Begin at the line containing "Annotate this image: element" and restate it and each line after it exactly, up to and including the last line below. Leave pictures out.

=== Section Start ===

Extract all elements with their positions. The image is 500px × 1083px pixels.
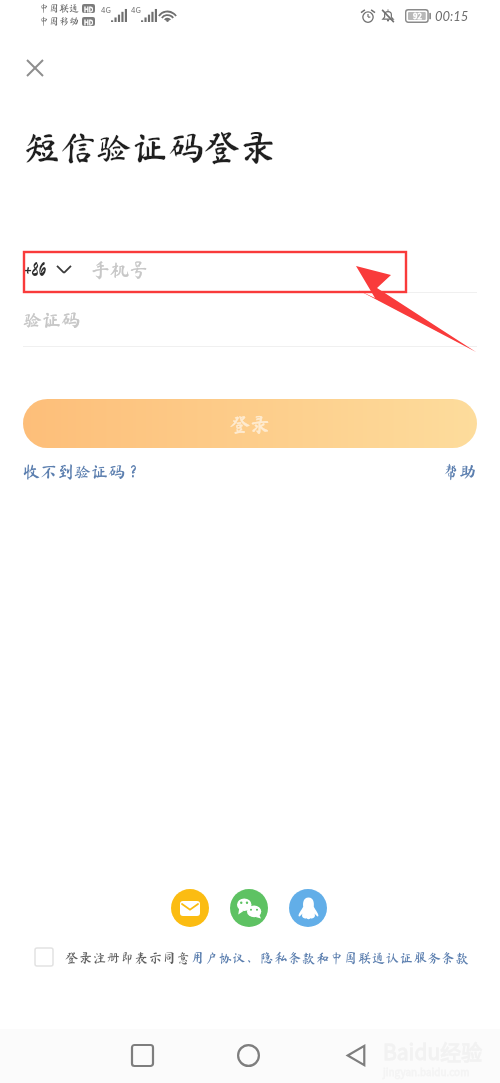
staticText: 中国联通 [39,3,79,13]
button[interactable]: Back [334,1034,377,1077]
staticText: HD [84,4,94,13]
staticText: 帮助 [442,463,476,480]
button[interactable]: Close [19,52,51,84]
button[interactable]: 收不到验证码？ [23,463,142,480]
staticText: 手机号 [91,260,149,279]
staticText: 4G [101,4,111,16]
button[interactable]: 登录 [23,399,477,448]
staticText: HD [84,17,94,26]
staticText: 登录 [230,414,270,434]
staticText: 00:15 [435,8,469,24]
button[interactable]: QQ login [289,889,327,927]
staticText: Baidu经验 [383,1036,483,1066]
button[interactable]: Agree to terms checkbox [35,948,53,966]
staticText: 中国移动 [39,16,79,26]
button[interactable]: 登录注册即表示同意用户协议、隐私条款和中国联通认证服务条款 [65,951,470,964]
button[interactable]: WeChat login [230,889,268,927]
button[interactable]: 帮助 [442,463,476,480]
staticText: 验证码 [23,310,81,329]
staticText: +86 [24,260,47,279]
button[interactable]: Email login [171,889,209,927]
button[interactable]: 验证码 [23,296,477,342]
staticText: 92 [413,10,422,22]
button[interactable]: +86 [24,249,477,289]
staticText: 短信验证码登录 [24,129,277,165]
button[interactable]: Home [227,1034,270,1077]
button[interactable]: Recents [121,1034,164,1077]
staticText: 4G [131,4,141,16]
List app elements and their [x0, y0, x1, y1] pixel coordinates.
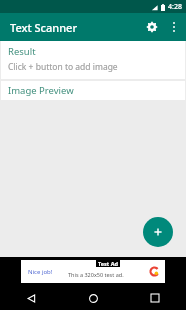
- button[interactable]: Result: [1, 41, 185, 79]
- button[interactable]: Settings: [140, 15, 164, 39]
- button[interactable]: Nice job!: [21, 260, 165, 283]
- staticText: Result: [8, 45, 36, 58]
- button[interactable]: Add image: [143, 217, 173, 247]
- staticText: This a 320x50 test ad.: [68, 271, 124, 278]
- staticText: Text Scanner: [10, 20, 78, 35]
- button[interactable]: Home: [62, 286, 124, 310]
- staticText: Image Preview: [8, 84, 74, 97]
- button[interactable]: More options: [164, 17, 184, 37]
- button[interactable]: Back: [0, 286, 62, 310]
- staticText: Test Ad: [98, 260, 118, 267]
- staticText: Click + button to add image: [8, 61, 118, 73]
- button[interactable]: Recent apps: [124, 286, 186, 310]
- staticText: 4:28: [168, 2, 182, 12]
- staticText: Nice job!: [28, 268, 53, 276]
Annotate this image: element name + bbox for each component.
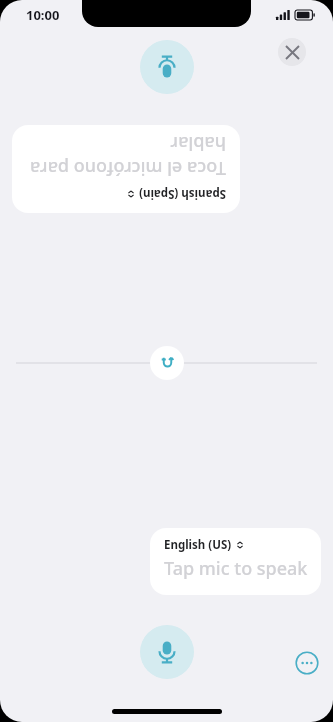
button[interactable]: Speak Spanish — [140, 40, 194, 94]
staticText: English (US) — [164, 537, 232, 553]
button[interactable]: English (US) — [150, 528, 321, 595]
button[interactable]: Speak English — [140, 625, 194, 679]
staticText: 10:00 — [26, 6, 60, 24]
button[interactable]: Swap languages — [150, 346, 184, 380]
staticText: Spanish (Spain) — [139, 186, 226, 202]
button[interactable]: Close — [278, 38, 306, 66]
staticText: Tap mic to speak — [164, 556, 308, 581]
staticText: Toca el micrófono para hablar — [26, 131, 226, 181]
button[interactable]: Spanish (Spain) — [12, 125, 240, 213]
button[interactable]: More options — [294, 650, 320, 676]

=== Section End ===

§ Output below
Annotate this image: element name + bbox for each component.
button[interactable]: Speak Spanish — [140, 40, 194, 94]
staticText: English (US) — [164, 537, 232, 553]
button[interactable]: English (US) — [150, 528, 321, 595]
button[interactable]: Speak English — [140, 625, 194, 679]
staticText: 10:00 — [26, 6, 60, 24]
button[interactable]: Swap languages — [150, 346, 184, 380]
staticText: Spanish (Spain) — [139, 186, 226, 202]
button[interactable]: Close — [278, 38, 306, 66]
staticText: Tap mic to speak — [164, 556, 308, 581]
staticText: Toca el micrófono para hablar — [26, 131, 226, 181]
button[interactable]: Spanish (Spain) — [12, 125, 240, 213]
button[interactable]: More options — [294, 650, 320, 676]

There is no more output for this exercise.